On to my point, which is that privileged women need to stop reinforcing sexist ideals of femininity that harm women without those privileges …
As I touched on before, the exact flavor and degree of sexism a given girl grows up with can vary greatly, even within cultures. The US, for instance, although under a single federal government, has an enormous range of economic and cultural diversity, and gender bias is no exception. The sexism experienced by a middle-class white girl in Manhattan is going to be vastly different than that experienced by a working-class Latina in Lubbock.
But, as that middle-class white girl has considerably better access to education and platforms on which she can talk about the things that matter to her, how she talks about sexism is prone to becoming the defining narrative about sexism in general. The needs of that poor Latina are in great danger of being ignored if the white girl is so blinkered by her own needs, and so unaware of the privilege she has in being able to talk about them, that the Latina won’t even be acknowledged, much less helped. Since public policy on the federal level with regard to sexism affects both of them, it’s incumbent on that white girl not to misuse her privilege in a way that causes public policy fights to ignore the needs of the Latina.

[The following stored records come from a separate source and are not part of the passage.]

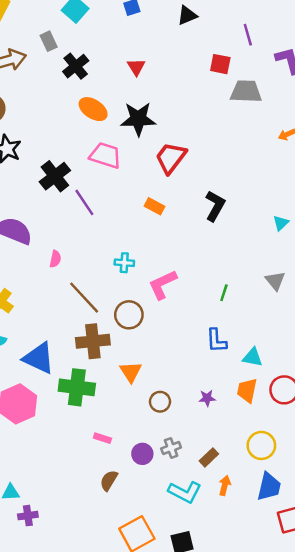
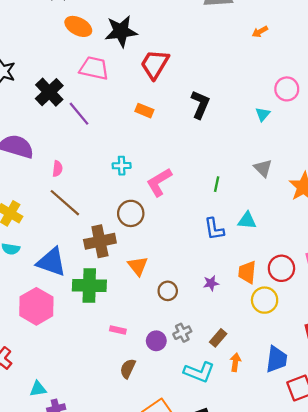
brown line: (84, 298) -> (65, 203), moved
cyan triangle: (253, 357) -> (247, 221), moved
yellow circle: (261, 445) -> (265, 300), moved

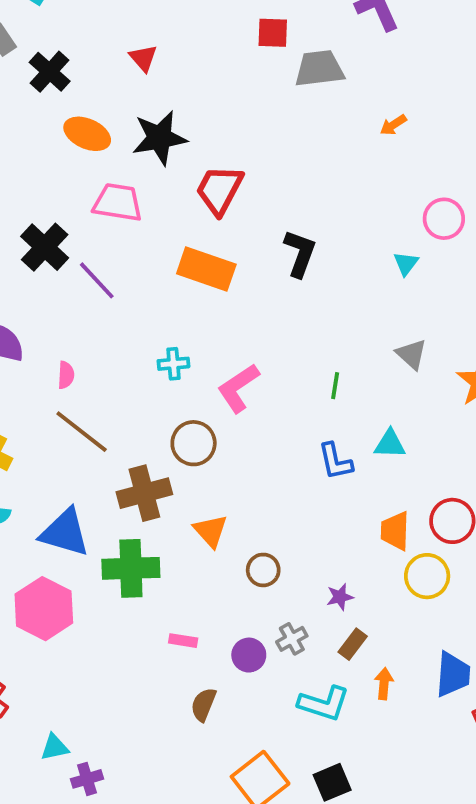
orange rectangle: (144, 111) -> (206, 269), size x1.8
purple star: (211, 283) -> (340, 597), moved

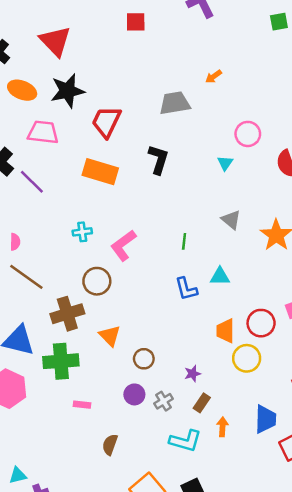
red triangle: (143, 58) -> (55, 41), size x1.8
gray trapezoid: (319, 69) -> (175, 103), moved
pink rectangle: (183, 641) -> (82, 405), moved
purple circle: (249, 655) -> (134, 394), moved

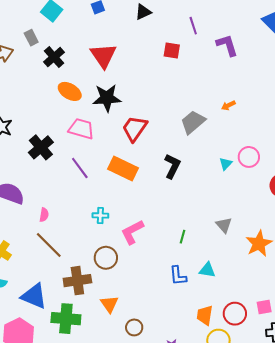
gray trapezoid: (175, 103) -> (193, 122), turned -40
cyan triangle: (225, 163) -> (226, 164), moved
purple line: (32, 182) -> (80, 168), moved

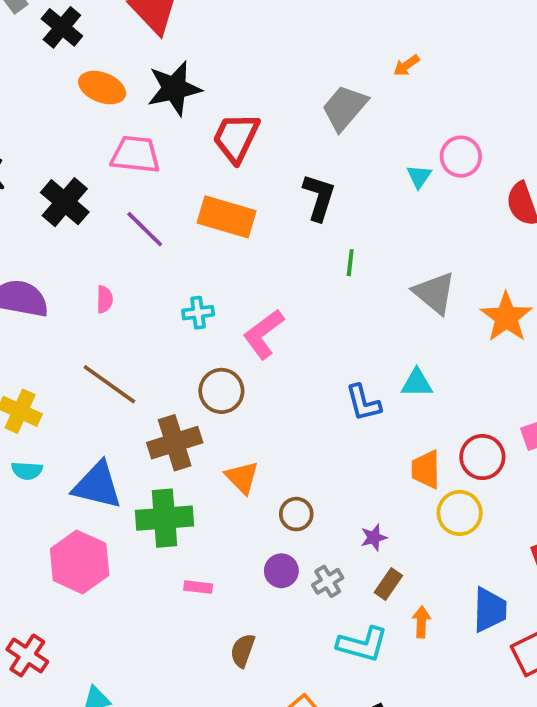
pink semicircle: (44, 215) -> (105, 299), moved
gray triangle: (224, 225) -> (434, 293), size x1.4
green line: (183, 237) -> (350, 263), moved

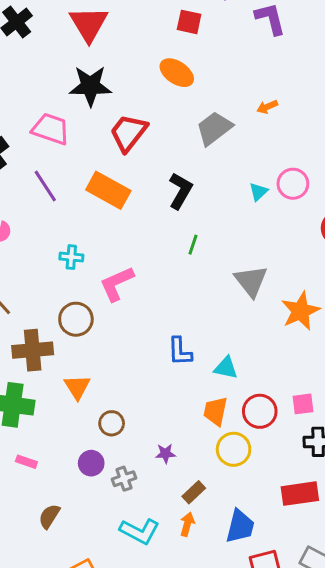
orange ellipse: (102, 88) -> (177, 73), moved
cyan triangle: (417, 383) -> (226, 368), moved
brown rectangle: (388, 584) -> (194, 492), moved

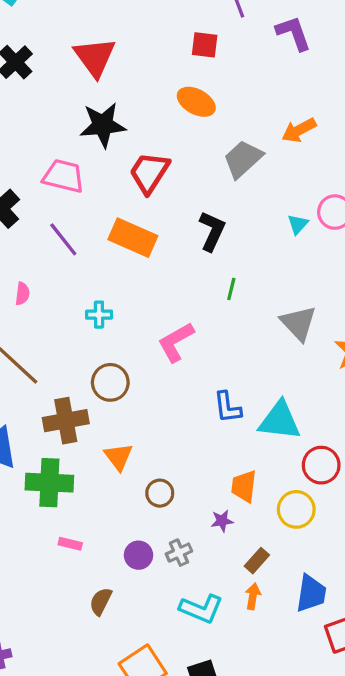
orange arrow: (267, 107) -> (299, 130), size x1.5
pink L-shape: (117, 284) -> (176, 342), moved
cyan triangle: (226, 368) -> (280, 421), size x1.6
orange trapezoid: (216, 411) -> (244, 486), moved
purple circle: (91, 463) -> (138, 555), moved

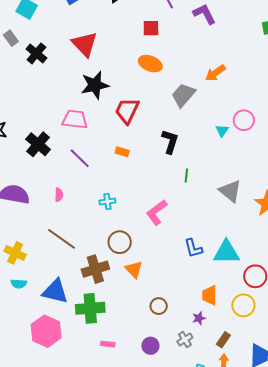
orange rectangle: (133, 238) -> (122, 152), size x0.5
orange triangle: (118, 457) -> (134, 269), moved
gray cross: (179, 553) -> (185, 340), moved

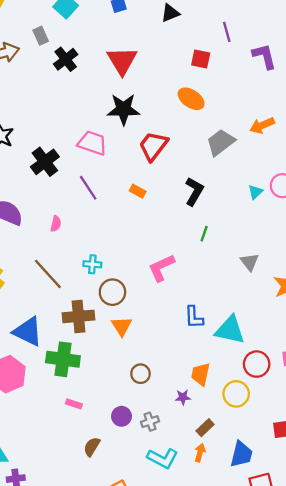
gray triangle: (230, 191) -> (250, 262), size x0.7
cyan cross: (107, 202) -> (92, 264), moved
gray cross: (185, 340) -> (150, 422), moved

This, incidentally, is exactly why HBO’s Girls is so problematic. Lena Dunham and the people who identify with her and her character are chronically–perhaps even deliberately–clueless about the experiences of women without their privileges. Like the essentialists above, they’ve defined young womanhood as themselves, and sexism as what pitfalls they experience related to that particular gender identity. Because they have conflated themselves as people with the concept of “woman,” they have come to the conclusion that criticism of them = criticism of women = sexism.

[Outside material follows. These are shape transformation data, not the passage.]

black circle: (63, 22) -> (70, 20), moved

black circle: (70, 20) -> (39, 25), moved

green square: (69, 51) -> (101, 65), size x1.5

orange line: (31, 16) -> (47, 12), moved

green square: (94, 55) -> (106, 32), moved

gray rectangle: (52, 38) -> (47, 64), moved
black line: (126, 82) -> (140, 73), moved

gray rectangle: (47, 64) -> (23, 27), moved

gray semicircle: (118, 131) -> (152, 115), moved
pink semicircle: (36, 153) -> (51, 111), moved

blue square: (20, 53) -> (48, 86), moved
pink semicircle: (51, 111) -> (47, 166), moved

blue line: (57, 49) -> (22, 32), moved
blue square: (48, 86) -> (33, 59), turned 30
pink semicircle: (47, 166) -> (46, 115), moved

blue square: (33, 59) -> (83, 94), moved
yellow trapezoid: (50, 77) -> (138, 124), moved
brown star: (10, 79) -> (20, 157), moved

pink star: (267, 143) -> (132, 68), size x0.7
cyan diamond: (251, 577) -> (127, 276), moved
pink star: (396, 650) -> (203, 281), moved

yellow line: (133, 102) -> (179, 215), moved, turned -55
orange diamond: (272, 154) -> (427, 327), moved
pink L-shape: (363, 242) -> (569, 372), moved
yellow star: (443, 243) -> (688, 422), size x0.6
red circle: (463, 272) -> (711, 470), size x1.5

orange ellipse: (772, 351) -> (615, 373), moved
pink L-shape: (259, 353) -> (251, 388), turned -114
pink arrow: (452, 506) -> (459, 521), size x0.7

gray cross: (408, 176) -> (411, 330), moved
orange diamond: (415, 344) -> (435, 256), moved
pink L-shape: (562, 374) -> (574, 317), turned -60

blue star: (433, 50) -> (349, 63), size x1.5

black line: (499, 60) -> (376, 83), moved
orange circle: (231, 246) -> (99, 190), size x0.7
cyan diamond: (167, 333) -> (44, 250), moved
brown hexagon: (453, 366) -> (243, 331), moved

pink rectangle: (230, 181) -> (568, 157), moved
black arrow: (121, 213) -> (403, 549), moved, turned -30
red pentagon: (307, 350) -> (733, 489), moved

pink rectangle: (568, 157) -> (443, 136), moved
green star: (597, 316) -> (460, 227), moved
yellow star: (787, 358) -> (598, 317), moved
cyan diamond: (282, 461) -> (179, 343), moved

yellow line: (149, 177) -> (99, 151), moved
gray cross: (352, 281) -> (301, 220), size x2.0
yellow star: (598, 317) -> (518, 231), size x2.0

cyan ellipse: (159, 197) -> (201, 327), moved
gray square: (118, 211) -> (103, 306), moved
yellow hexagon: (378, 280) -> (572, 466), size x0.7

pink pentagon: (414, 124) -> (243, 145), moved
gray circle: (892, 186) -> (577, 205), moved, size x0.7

And in the meantime, that poor Latina in Lubbock is still suffering, while Lena Dunham gets paid to go on about how oppressed she is solely because she’s 13 lbs overweight in a subculture that deifies size 0.
It’s kind of funny, perhaps, that the reason I disagree with Serano on femininty is also the reason I’m behind her in this particular fight: tying feminism to a particular definition of femaleness is a gross disservice to people who don’t fit that definition. Such definitions are arbitrary, and because there are so many aspects of them that are distinctly problematic (for instance, the notion that objectification is somehow a natural, normal part of femininity) we’re not helping anyone by insisting that such definitions are even necessary.

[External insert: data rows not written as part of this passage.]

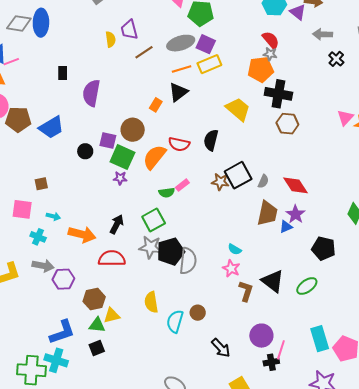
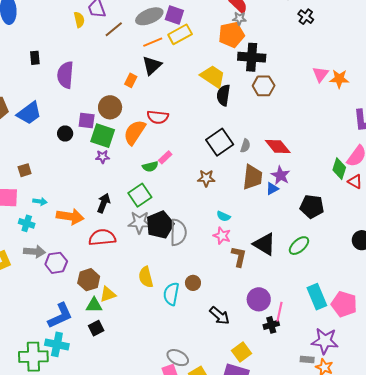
black semicircle: (211, 140) -> (223, 95), moved
brown star: (220, 182) -> (206, 178), moved

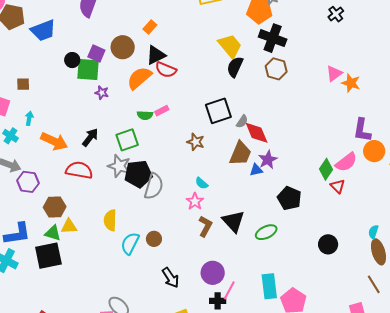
black triangle: (152, 65) -> (156, 55), moved
green square: (103, 136) -> (88, 69), moved, turned -30
red diamond: (278, 146) -> (257, 133), moved
cyan arrow: (40, 201) -> (29, 118), turned -104
black square: (96, 328) -> (48, 256), size x1.8

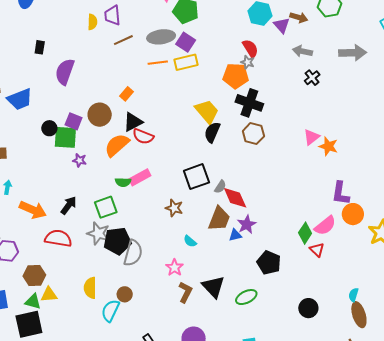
pink rectangle: (162, 111) -> (140, 177), size x1.5
cyan semicircle: (202, 183) -> (190, 241), moved
brown circle: (154, 239) -> (125, 294), moved

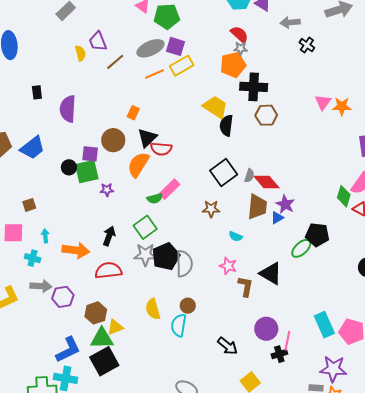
green ellipse: (246, 297) -> (301, 248), moved
green triangle: (33, 302) -> (102, 338), size x1.4

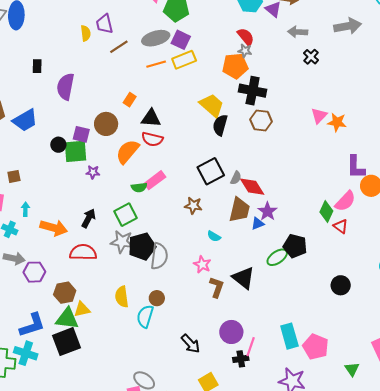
black triangle: (147, 138) -> (151, 118), moved, turned 40

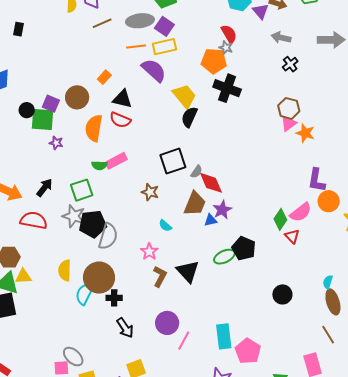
purple semicircle: (65, 87) -> (154, 70), moved, turned 112
brown hexagon: (261, 121) -> (289, 108), moved
orange semicircle: (128, 152) -> (94, 128), turned -40
brown circle: (157, 298) -> (99, 278), size x2.0
black cross: (241, 359) -> (114, 298), moved

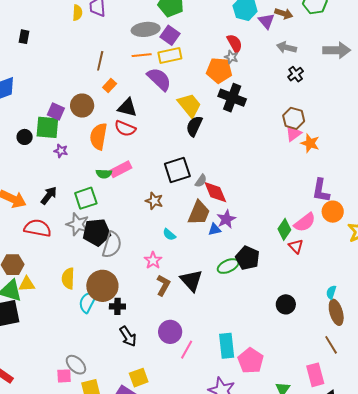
brown line: (102, 23) -> (100, 61), moved, turned -54
black circle: (27, 110) -> (25, 137), moved

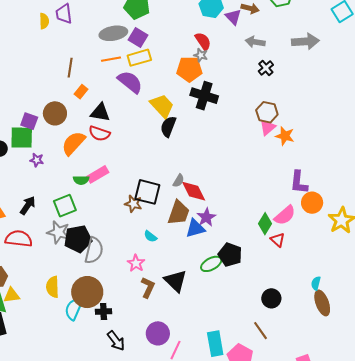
orange semicircle: (99, 136) -> (73, 143), turned 36
black square: (177, 170) -> (147, 192), moved, turned 36
blue triangle: (215, 229) -> (195, 228), size x1.5
brown line: (331, 345) -> (260, 331), moved

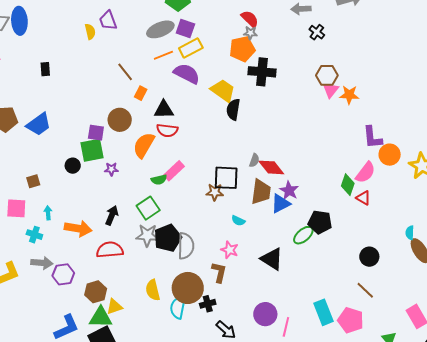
brown line: (70, 68) -> (125, 72), turned -36
brown L-shape: (148, 287) -> (219, 272), moved

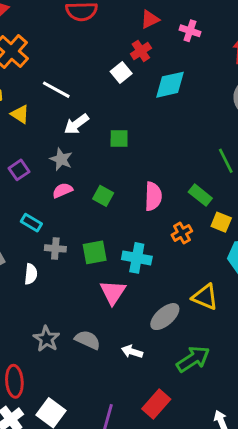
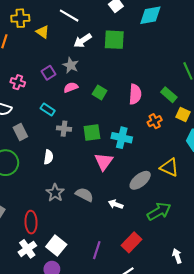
green square: (119, 139) -> (114, 40), moved, size x1.5
purple square: (19, 170) -> (49, 73), moved
white semicircle: (31, 274) -> (48, 157), moved

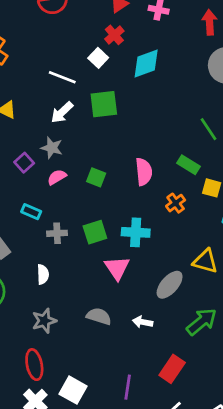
white line: (69, 16) -> (62, 77), moved
gray star: (55, 193) -> (44, 321), moved, turned 30

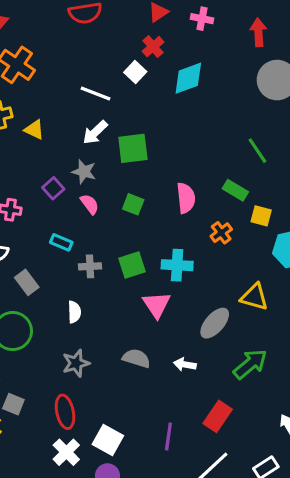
green square: (104, 104) -> (133, 148), moved
pink semicircle: (57, 177) -> (90, 204), turned 84

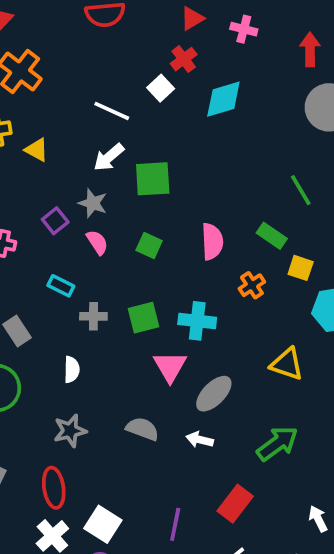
gray ellipse: (215, 323) -> (214, 394), moved

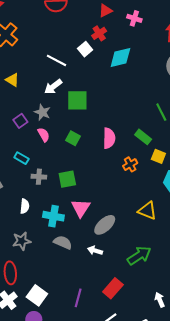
cyan cross: (197, 321) -> (53, 216), moved

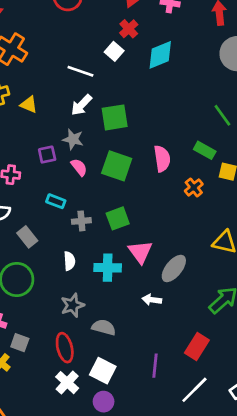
purple square: (20, 121) -> (47, 155), turned 32
green square: (73, 138) -> (117, 166), size x1.6
gray semicircle: (63, 242) -> (104, 327), moved
white arrow: (95, 251) -> (152, 300), moved

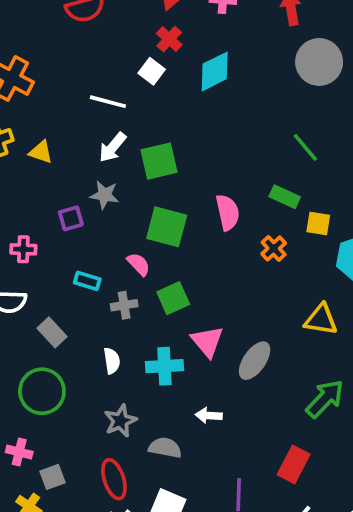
pink semicircle: (79, 167) -> (139, 264), moved
white arrow: (152, 300) -> (209, 415), moved
gray square: (20, 343) -> (52, 477), turned -36

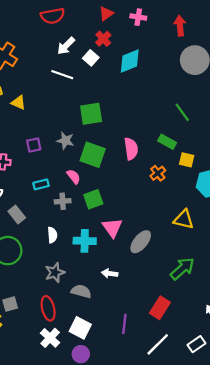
white arrow: (113, 147) -> (66, 46), moved
gray star: (105, 195) -> (65, 141), moved
cyan rectangle: (87, 281) -> (41, 184), turned -35

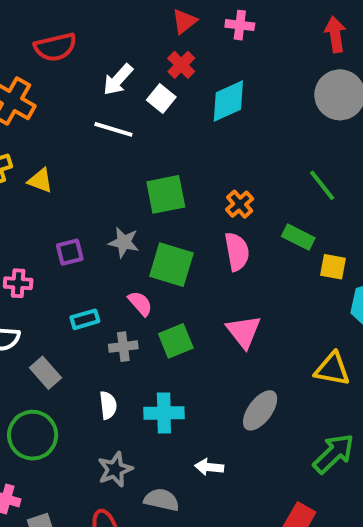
red semicircle: (53, 16) -> (55, 47), moved
red arrow: (180, 26) -> (335, 34), moved
orange cross: (158, 173) -> (240, 204), moved
pink triangle: (112, 228) -> (244, 332), moved

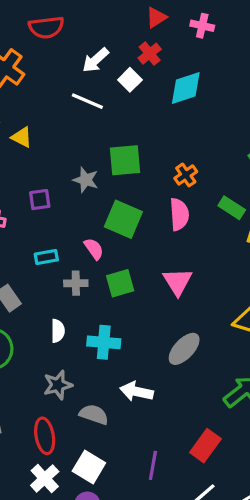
gray star: (124, 242) -> (86, 180), moved
white arrow: (209, 467) -> (137, 392), size x1.4

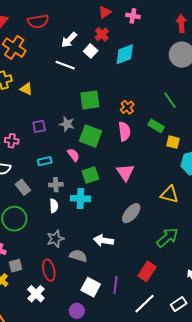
gray star: (86, 180) -> (67, 124), moved
gray cross: (76, 283) -> (56, 185), moved
cyan cross: (104, 342) -> (80, 199), moved
white square: (89, 467) -> (91, 287), moved
white cross: (45, 478) -> (36, 294), moved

Gender bias affects everyone who is defined by their culture as being part of the gender underclass, but the exact type of gender bias experienced is going to be as different as the gender identity of the person experiencing it. When people who experience less gender bias, or who have other privileges that mean their experience of it isn’t as severe, try to narrow the definition of gender bias to only that which they experience, they’re directly harming other people who don’t have those privileges.
That means that white, middle-class, cisgendered women need to take a step back every now and then and acknowledge that there are other women out there who are suffering in ways they might not even know exist. Breaking the glass ceiling is important, but is it so important that we can’t take a moment now and again to ensure that Spanish-speaking teens in rural Texas have access to rape survivor support, or that trans people have access to health care that understands and respects their bodies?
Feminism, to paraphrase Gloria, is not about one woman but about all women. Reinforcing the gender bias experienced by one woman because you’re so bent on defining gender by your own experiences isn’t helping anyone.